- EXERCISE DIRECTIONS
A complete and exact copy of the data below is the task.

- RECORDS FOR THE TASK
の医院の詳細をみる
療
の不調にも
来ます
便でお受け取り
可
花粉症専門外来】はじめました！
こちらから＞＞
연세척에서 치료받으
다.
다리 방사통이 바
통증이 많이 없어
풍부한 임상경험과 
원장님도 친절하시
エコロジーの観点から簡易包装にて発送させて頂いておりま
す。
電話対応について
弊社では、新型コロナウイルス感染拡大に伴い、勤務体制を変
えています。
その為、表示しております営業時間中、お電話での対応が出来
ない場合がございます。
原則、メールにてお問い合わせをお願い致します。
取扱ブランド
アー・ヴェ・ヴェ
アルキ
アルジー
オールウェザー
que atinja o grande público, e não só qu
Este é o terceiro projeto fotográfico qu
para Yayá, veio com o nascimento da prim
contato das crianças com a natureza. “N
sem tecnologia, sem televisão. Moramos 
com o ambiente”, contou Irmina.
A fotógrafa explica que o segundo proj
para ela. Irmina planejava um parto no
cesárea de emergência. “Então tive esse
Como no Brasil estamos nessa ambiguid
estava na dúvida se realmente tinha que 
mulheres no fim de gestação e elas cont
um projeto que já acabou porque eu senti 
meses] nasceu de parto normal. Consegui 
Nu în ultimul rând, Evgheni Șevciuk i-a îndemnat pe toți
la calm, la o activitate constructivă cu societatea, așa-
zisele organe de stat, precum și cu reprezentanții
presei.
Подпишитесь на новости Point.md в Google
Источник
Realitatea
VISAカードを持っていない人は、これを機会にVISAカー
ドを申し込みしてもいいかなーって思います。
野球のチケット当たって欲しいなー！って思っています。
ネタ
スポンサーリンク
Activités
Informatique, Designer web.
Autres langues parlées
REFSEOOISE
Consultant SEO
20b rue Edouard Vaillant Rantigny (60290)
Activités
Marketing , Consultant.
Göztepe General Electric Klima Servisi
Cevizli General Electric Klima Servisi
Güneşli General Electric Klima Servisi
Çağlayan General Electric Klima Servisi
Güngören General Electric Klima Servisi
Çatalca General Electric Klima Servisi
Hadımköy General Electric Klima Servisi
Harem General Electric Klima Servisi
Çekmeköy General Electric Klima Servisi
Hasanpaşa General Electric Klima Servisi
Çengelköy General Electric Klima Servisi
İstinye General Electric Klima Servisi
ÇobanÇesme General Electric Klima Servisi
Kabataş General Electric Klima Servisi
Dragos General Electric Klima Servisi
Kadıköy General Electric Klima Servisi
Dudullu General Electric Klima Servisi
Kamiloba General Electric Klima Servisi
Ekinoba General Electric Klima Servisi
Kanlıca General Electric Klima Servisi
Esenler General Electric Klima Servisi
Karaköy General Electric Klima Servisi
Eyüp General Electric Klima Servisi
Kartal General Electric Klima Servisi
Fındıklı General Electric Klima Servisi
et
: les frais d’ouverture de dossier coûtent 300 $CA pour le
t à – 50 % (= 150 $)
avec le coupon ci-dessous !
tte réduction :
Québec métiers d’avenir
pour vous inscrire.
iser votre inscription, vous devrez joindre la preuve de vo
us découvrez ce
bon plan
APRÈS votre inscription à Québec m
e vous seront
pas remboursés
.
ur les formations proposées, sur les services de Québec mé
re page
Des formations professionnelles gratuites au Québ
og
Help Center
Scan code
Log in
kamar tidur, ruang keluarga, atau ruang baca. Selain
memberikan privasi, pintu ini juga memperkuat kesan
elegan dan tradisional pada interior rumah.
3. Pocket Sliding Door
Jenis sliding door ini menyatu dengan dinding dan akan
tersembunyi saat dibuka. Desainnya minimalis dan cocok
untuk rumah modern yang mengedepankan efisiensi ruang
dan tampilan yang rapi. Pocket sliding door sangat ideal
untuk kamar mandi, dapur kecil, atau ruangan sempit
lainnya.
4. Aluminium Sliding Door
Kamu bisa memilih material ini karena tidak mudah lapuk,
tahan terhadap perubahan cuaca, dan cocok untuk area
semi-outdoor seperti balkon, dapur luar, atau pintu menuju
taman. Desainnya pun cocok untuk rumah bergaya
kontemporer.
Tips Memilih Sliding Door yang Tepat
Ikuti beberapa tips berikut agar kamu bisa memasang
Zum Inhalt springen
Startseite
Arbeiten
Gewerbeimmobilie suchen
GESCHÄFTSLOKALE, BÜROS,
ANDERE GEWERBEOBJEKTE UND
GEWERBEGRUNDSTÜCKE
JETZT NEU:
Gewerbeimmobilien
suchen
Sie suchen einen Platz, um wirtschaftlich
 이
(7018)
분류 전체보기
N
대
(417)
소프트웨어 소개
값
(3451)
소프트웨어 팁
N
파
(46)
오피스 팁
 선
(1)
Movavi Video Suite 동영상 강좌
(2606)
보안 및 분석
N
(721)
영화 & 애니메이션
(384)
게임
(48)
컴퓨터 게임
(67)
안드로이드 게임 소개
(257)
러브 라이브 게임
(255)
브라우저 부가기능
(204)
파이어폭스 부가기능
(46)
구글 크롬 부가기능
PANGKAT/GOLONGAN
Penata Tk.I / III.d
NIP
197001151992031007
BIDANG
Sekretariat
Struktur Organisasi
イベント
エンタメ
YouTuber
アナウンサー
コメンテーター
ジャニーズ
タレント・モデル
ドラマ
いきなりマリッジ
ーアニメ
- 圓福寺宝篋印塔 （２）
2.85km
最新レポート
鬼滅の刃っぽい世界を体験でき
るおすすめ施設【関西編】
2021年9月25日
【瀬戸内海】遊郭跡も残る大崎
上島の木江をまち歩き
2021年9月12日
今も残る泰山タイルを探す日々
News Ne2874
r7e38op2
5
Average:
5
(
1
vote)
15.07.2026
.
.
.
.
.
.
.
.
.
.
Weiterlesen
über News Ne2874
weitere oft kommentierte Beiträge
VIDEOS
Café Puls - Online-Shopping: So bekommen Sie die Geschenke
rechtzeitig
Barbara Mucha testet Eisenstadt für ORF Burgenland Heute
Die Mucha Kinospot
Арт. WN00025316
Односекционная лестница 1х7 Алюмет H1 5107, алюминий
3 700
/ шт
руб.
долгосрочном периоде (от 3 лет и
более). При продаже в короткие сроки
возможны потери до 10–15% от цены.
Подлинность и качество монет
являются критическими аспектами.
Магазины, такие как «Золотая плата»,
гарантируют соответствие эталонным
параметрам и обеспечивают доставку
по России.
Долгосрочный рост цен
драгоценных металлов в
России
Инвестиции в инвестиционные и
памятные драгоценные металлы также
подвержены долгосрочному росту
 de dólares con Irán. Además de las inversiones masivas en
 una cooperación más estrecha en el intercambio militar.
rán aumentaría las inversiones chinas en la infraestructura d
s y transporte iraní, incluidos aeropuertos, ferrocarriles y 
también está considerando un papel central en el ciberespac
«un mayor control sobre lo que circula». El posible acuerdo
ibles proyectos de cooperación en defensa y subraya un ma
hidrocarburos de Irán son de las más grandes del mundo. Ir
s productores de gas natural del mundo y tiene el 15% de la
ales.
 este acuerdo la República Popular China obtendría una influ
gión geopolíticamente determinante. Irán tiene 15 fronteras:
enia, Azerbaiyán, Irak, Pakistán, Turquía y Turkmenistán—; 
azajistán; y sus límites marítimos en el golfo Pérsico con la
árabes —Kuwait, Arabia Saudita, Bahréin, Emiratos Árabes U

- ANSWER AREA
の医院の詳細をみる
療
の不調にも
来ます
便でお受け取り
可
花粉症専門外来】はじめました！
こちらから＞＞
연세척에서 치료받으
다.
다리 방사통이 바
통증이 많이 없어
풍부한 임상경험과 
원장님도 친절하시
エコロジーの観点から簡易包装にて発送させて頂いておりま
す。
電話対応について
弊社では、新型コロナウイルス感染拡大に伴い、勤務体制を変
えています。
その為、表示しております営業時間中、お電話での対応が出来
ない場合がございます。
原則、メールにてお問い合わせをお願い致します。
取扱ブランド
アー・ヴェ・ヴェ
アルキ
アルジー
オールウェザー
que atinja o grande público, e não só qu
Este é o terceiro projeto fotográfico qu
para Yayá, veio com o nascimento da prim
contato das crianças com a natureza. “N
sem tecnologia, sem televisão. Moramos 
com o ambiente”, contou Irmina.
A fotógrafa explica que o segundo proj
para ela. Irmina planejava um parto no
cesárea de emergência. “Então tive esse
Como no Brasil estamos nessa ambiguid
estava na dúvida se realmente tinha que 
mulheres no fim de gestação e elas cont
um projeto que já acabou porque eu senti 
meses] nasceu de parto normal. Consegui 
Nu în ultimul rând, Evgheni Șevciuk i-a îndemnat pe toți
la calm, la o activitate constructivă cu societatea, așa-
zisele organe de stat, precum și cu reprezentanții
presei.
Подпишитесь на новости Point.md в Google
Источник
Realitatea
VISAカードを持っていない人は、これを機会にVISAカー
ドを申し込みしてもいいかなーって思います。
野球のチケット当たって欲しいなー！って思っています。
ネタ
スポンサーリンク
Activités
Informatique, Designer web.
Autres langues parlées
REFSEOOISE
Consultant SEO
20b rue Edouard Vaillant Rantigny (60290)
Activités
Marketing , Consultant.
Göztepe General Electric Klima Servisi
Cevizli General Electric Klima Servisi
Güneşli General Electric Klima Servisi
Çağlayan General Electric Klima Servisi
Güngören General Electric Klima Servisi
Çatalca General Electric Klima Servisi
Hadımköy General Electric Klima Servisi
Harem General Electric Klima Servisi
Çekmeköy General Electric Klima Servisi
Hasanpaşa General Electric Klima Servisi
Çengelköy General Electric Klima Servisi
İstinye General Electric Klima Servisi
ÇobanÇesme General Electric Klima Servisi
Kabataş General Electric Klima Servisi
Dragos General Electric Klima Servisi
Kadıköy General Electric Klima Servisi
Dudullu General Electric Klima Servisi
Kamiloba General Electric Klima Servisi
Ekinoba General Electric Klima Servisi
Kanlıca General Electric Klima Servisi
Esenler General Electric Klima Servisi
Karaköy General Electric Klima Servisi
Eyüp General Electric Klima Servisi
Kartal General Electric Klima Servisi
Fındıklı General Electric Klima Servisi
et
: les frais d’ouverture de dossier coûtent 300 $CA pour le
t à – 50 % (= 150 $)
avec le coupon ci-dessous !
tte réduction :
Québec métiers d’avenir
pour vous inscrire.
iser votre inscription, vous devrez joindre la preuve de vo
us découvrez ce
bon plan
APRÈS votre inscription à Québec m
e vous seront
pas remboursés
.
ur les formations proposées, sur les services de Québec mé
re page
Des formations professionnelles gratuites au Québ
og
Help Center
Scan code
Log in
kamar tidur, ruang keluarga, atau ruang baca. Selain
memberikan privasi, pintu ini juga memperkuat kesan
elegan dan tradisional pada interior rumah.
3. Pocket Sliding Door
Jenis sliding door ini menyatu dengan dinding dan akan
tersembunyi saat dibuka. Desainnya minimalis dan cocok
untuk rumah modern yang mengedepankan efisiensi ruang
dan tampilan yang rapi. Pocket sliding door sangat ideal
untuk kamar mandi, dapur kecil, atau ruangan sempit
lainnya.
4. Aluminium Sliding Door
Kamu bisa memilih material ini karena tidak mudah lapuk,
tahan terhadap perubahan cuaca, dan cocok untuk area
semi-outdoor seperti balkon, dapur luar, atau pintu menuju
taman. Desainnya pun cocok untuk rumah bergaya
kontemporer.
Tips Memilih Sliding Door yang Tepat
Ikuti beberapa tips berikut agar kamu bisa memasang
Zum Inhalt springen
Startseite
Arbeiten
Gewerbeimmobilie suchen
GESCHÄFTSLOKALE, BÜROS,
ANDERE GEWERBEOBJEKTE UND
GEWERBEGRUNDSTÜCKE
JETZT NEU:
Gewerbeimmobilien
suchen
Sie suchen einen Platz, um wirtschaftlich
 이
(7018)
분류 전체보기
N
대
(417)
소프트웨어 소개
값
(3451)
소프트웨어 팁
N
파
(46)
오피스 팁
 선
(1)
Movavi Video Suite 동영상 강좌
(2606)
보안 및 분석
N
(721)
영화 & 애니메이션
(384)
게임
(48)
컴퓨터 게임
(67)
안드로이드 게임 소개
(257)
러브 라이브 게임
(255)
브라우저 부가기능
(204)
파이어폭스 부가기능
(46)
구글 크롬 부가기능
PANGKAT/GOLONGAN
Penata Tk.I / III.d
NIP
197001151992031007
BIDANG
Sekretariat
Struktur Organisasi
イベント
エンタメ
YouTuber
アナウンサー
コメンテーター
ジャニーズ
タレント・モデル
ドラマ
いきなりマリッジ
ーアニメ
- 圓福寺宝篋印塔 （２）
2.85km
最新レポート
鬼滅の刃っぽい世界を体験でき
るおすすめ施設【関西編】
2021年9月25日
【瀬戸内海】遊郭跡も残る大崎
上島の木江をまち歩き
2021年9月12日
今も残る泰山タイルを探す日々
News Ne2874
r7e38op2
5
Average:
5
(
1
vote)
15.07.2026
.
.
.
.
.
.
.
.
.
.
Weiterlesen
über News Ne2874
weitere oft kommentierte Beiträge
VIDEOS
Café Puls - Online-Shopping: So bekommen Sie die Geschenke
rechtzeitig
Barbara Mucha testet Eisenstadt für ORF Burgenland Heute
Die Mucha Kinospot
Арт. WN00025316
Односекционная лестница 1х7 Алюмет H1 5107, алюминий
3 700
/ шт
руб.
долгосрочном периоде (от 3 лет и
более). При продаже в короткие сроки
возможны потери до 10–15% от цены.
Подлинность и качество монет
являются критическими аспектами.
Магазины, такие как «Золотая плата»,
гарантируют соответствие эталонным
параметрам и обеспечивают доставку
по России.
Долгосрочный рост цен
драгоценных металлов в
России
Инвестиции в инвестиционные и
памятные драгоценные металлы также
подвержены долгосрочному росту
 de dólares con Irán. Además de las inversiones masivas en
 una cooperación más estrecha en el intercambio militar.
rán aumentaría las inversiones chinas en la infraestructura d
s y transporte iraní, incluidos aeropuertos, ferrocarriles y 
también está considerando un papel central en el ciberespac
«un mayor control sobre lo que circula». El posible acuerdo
ibles proyectos de cooperación en defensa y subraya un ma
hidrocarburos de Irán son de las más grandes del mundo. Ir
s productores de gas natural del mundo y tiene el 15% de la
ales.
 este acuerdo la República Popular China obtendría una influ
gión geopolíticamente determinante. Irán tiene 15 fronteras:
enia, Azerbaiyán, Irak, Pakistán, Turquía y Turkmenistán—; 
azajistán; y sus límites marítimos en el golfo Pérsico con la
árabes —Kuwait, Arabia Saudita, Bahréin, Emiratos Árabes U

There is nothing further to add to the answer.